For decades, one of the most-studied and elusive cures in medical science has been biotechnology that would allow humans to walk again after spinal cord trauma. Other prosthetic devices haveadvanced enormously over the last 50 years, thanks to the integration of miniaturized motors, space-age materials, and cutting edge fabrication, while repairing damage to the nervous system has advanced at a comparative snail’s pace. Now, a group of researchers has demonstrated a new device that allows paralyzed rats to walk again, and they’re hoping it can do the same for humans.
To understand the significance of this new device, dubbed the e-Dura, we need to talk a bit about the underlying problem. When a neuron in the central nervous system is damaged, the neuron’s support cells (glia) move in. Astrocytes, one kind of glial cells, build up scar tissue around the damaged region to protect it from further damage. Oligodendrocytes, another kind of glia, block axons from wayfinding, preventing them from attaching to the damaged region in the CNS. This combined formation is what’s known as a glial scar.
A glial scar. Image from the University of Rochester
Glial cells have positive effects — they repair the integrity of the central nervous system and they stimulate the restoration of blood flow and metabolic support to the remaining nervous tissue. Unfortunately, one side effect of this prioritization is that they stymie the nervous system’s attempt to repair itself.

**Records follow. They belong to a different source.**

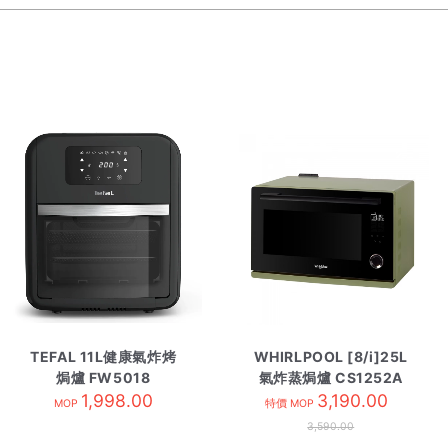
TEFAL 11L健康氣炸烤
WHIRLPOOL [8/i]25L
焗爐 FW5018
氣炸蒸焗爐 CS1252A
1,998.00
牛油果綠
3,190.00
MOP
特價 MOP
3,590.00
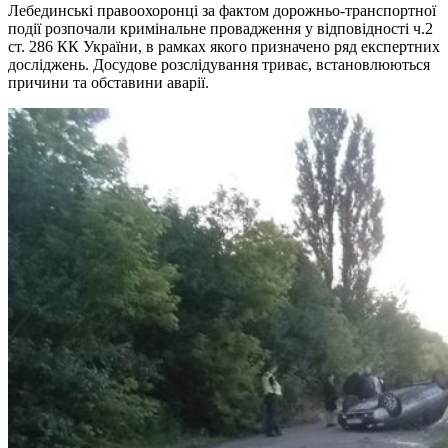
Лебединські правоохоронці за фактом дорожньо-транспортної
події розпочали кримінальне провадження у відповідності ч.2
ст. 286 КК України, в рамках якого призначено ряд експертних
досліджень. Досудове розслідування триває, встанов
люються
причини та обставини аварії.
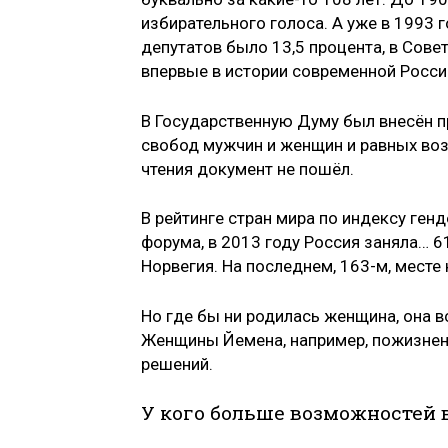
избирательного голоса. А уже в 1993
депутатов было 13,5 процента, в Сове
впервые в истории современной Росси
В Государственную Думу был внесён п
свобод мужчин и женщин и равных воз
чтения документ не пошёл.
В рейтинге стран мира по индексу ге
форума, в 2013 году Россия заняла… 6
Норвегия. На последнем, 163-м, месте
Но где бы ни родилась женщина, она 
Женщины Йемена, например, пожизнен
решений.
У кого больше возможностей 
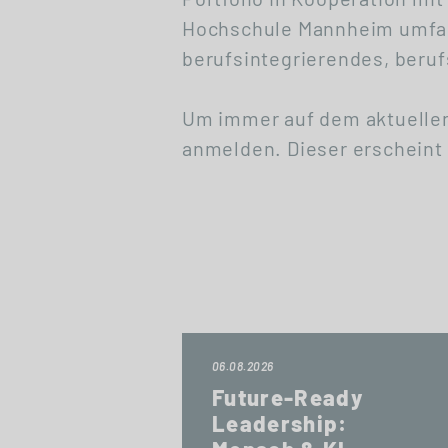
Hochschule Mannheim umfas
berufsintegrierendes, beru
Um immer auf dem aktuellen
anmelden. Dieser erscheint 
06.08.2026
Future-Ready
Leadership:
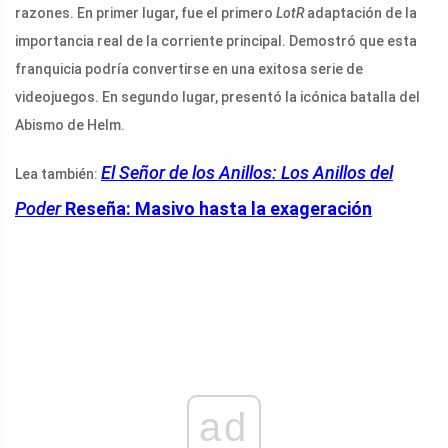
razones. En primer lugar, fue el primero
LotR
adaptación de la
importancia real de la corriente principal. Demostró que esta
franquicia podría convertirse en una exitosa serie de
videojuegos. En segundo lugar, presentó la icónica batalla del
Abismo de Helm.
El Señor de los Anillos: Los Anillos del
Lea también:
Poder
Reseña: Masivo hasta la exageración
ad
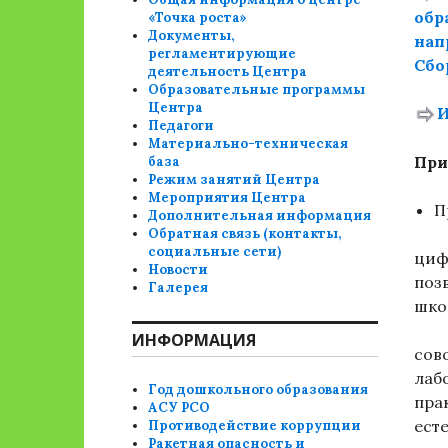
обр
«Точка роста»
Документы,
нап
регламентирующие
Сбо
деятельность Центра
Образовательные программы
Центра
И
Педагоги
Материально-техническая
При
база
Режим занятий Центра
Мероприятия Центра
П
Дополнительная информация
Обратная связь (контакты,
социальные сети)
циф
Новости
поз
Галерея
шко
ИНФОРМАЦИЯ
сов
лаб
Год дошкольного образования
пра
АСУ РСО
ест
Противодействие коррупции
Ракетная опасность и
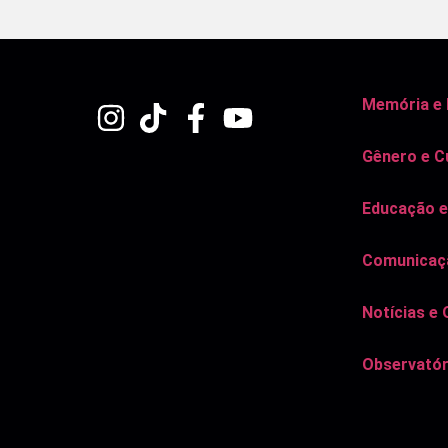
Memória e
Gênero e C
Educação e
Comunicaçã
Notícias e 
Observatór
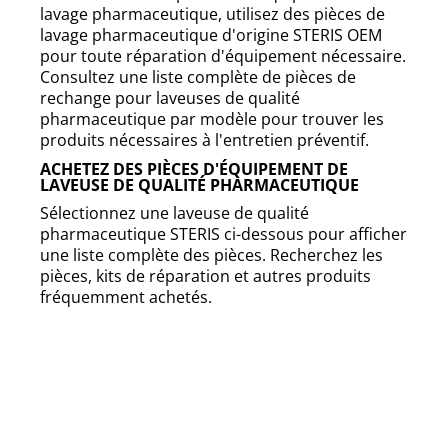
lavage pharmaceutique, utilisez des pièces de
lavage pharmaceutique d'origine STERIS OEM
pour toute réparation d'équipement nécessaire.
Consultez une liste complète de pièces de
rechange pour laveuses de qualité
pharmaceutique par modèle pour trouver les
produits nécessaires à l'entretien préventif.
ACHETEZ DES PIÈCES D'ÉQUIPEMENT DE
LAVEUSE DE QUALITÉ PHARMACEUTIQUE
Sélectionnez une laveuse de qualité
pharmaceutique STERIS ci-dessous pour afficher
une liste complète des pièces. Recherchez les
pièces, kits de réparation et autres produits
fréquemment achetés.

One of the complications that has prevented previous classes of implants from being effective long term is that these same glial cells appear shortly after implants are inserted into patients. Devices may work in the short term, but in the long term the body takes action to isolate the implants and prevent them from functioning. What the e-Dura’s manufacturers hypothesized was that it was the stiffness of the implants that caused neural damage that led to glial cell formation.
To understand this, think about a fiberglass cast. The reason doctors put a liner in between cast and skin is because without one, you’ll be rubbed raw in a matter of days as your skin flexes around the cast. We don’t think of nerve tissue as being stretchy, but it has to be able to expand and contract — astronauts have been known to come back from space missions nearly an inch taller than when they left, and they don’t come back as paraplegics confined to wheelchairs. Standing, sitting, and walking all produce minute movements in the spinal column, and the e-Dura’s design is built to allow the device to shift without causing abrasion.
So far, the technique appears to have worked, at least in rats. If that’s true, it could be an enormous step forward towards implantable devices to treat spinal damage. To date, most implants have focused on demonstrating that nerve signals can still be conducted to the legs, proving that if the connection is restored, the signals can be received again. This was critical knowledge, particularly in long-term quadriplegic or paraplegics who hadn’t walked in years, but it didn’t automatically point to a long-term solution for the problem.
The e-Dura program isn’t the only research tackling the difficult task of creating a long-term synthetic interface between two halves of a partially or completely severed spinal column, but it could be one of the most important. Solving the glial cell formation issue around implants would vastly simplify a great many other projects that are focused on finding the best method of transmitting information and returning function to critical areas.
Even a partial success would be revolutionary. Paraplegics who were unable to walk again might still regain bowel/bladder control or sexual function, or the ability to exercise and exert more control over their day-to-day lives. The e-Dura is only in the rat-testing phase at the moment, which means human trials are still an indeterminate time in the future — but this technology could truly matter to people who have lost function below the waist or neck.